One thing to dislike about December: the lack of opportunity to roleplay. It’s hard enough to get grownups from three or four separate households together for several hours at the best of times. Add in travel, cocktail parties, shopping, wrapping, the post office, and office parties and it gets nigh-impossible. We’re smack dab in the middle of a fun game of the Committee for the Exploration of Mysteries–not something we wanted to take a long break from, but it’s the way the chips fell. I’m also running an occasional Trail of Cthulhu game for friends in Jericho. It’s going well, though more slowly than I would have thought. I even have folks specifically asking me to run a game of All Flesh Must Be Eaten, so I need to work with them to figure out how far along the zombie apocalypse has gotten when our game begins.
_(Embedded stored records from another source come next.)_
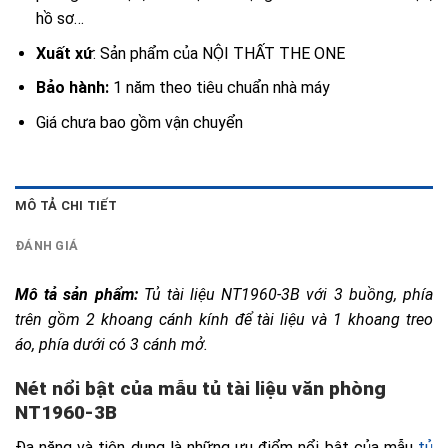
hồ sơ…
Xuất xứ
: Sản phẩm của NỘI THẤT THE ONE
Bảo hành:
1 năm theo tiêu chuẩn nhà máy
Giá chưa bao gồm vận chuyển
MÔ TẢ CHI TIẾT
ĐÁNH GIÁ
Mô tả sản phẩm:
All this cornucopia of specific games I’m trying to fit in is occupying the portion of my brain that’s usually taken up by dreams of games I might never run. That’s not a bad thing, but it feels odd. I usually have at least two games that I’m absolutely DYING to play, but that for one reason or another may never come off. On some level I know that I want to try Blowback, Day After Ragnarok, and The Kerberos Club. Unusually, I’m NOT writing up sample characters and adventures while I watch TV at night. And oh yeah, there’s all those games I already play in or have run before! Uncreated, cliffhangers, Harn, steampunk, Transhuman Space, even the abortive Blue Rose campaign of a few years back. I guess having a specific outlet for things this immediate enough is so unusual that I’m not quite sure how to handle it.
This week I finished the single-player campaign for Call of Duty: Black Ops. The Call of Duty games have been my favorite first-person shooters for some years now. Some elements of the game are completely unrealistic arcade-like concessions–in particular, you can take an astounding number of bullets and be fine in mere seconds as long as you get to cover and avoid taking damage for a bit. But other aspects of the game emphasize realism. The graphics are beautiful and textured even when showing the ugliness of war, different weapons behave in different ways in your hands, the characters are well-voiced and believable. I was fully prepared to not enjoy the game at all. Treyarch was the studio in charge of this edition and they’ve made some dull, sub-par games in the past. This one completely redeems it.
First, there’s the plots. Black Ops is set between the World War 2 shooters and the Modern Warfare series, following a CIA wetwork agent on covert missions in the 1960s. Havana during the Bay of Pigs, a Soviet prison, an American army base under attack in south Vietnam, a cosmodrome on the Kazakh steppes, the jungles and tunnels of Vietnam, and more–the landscapes lend great atmosphere to the different missions.
Then there’s the gameplay. Unlike Treyarch’s World At War, I rarely felt funneled into one preset path to get to a location. When I did, usually in vehicle chases, I was given a brief driving game to concentrate on, or a cool new weapon to try. While the AI is not as polished as it could be, it does a better job than many shooters. I really felt like those electrons were out to get me.
If you’ve been wondering whether to get the game, maybe because of disappointment with the CoD games not produced by Infinity Ward, give it a try. Black Ops should be at the top of every FPS fan’s Christmas list.
So my playset took second place in the contest! I won, and I quote, “30 geekgold worth of tax-free wampum from the RPG Geek casino for his excellent playset. No comment from Ward Churchill as yet.” I know it was a small contest for a particular niche of a shrinking hobby, but it’s still a rewarding accomplishment. See earlier blog entries if you have questions about the Fiasco RPG, or if you have no idea what I’m talking about.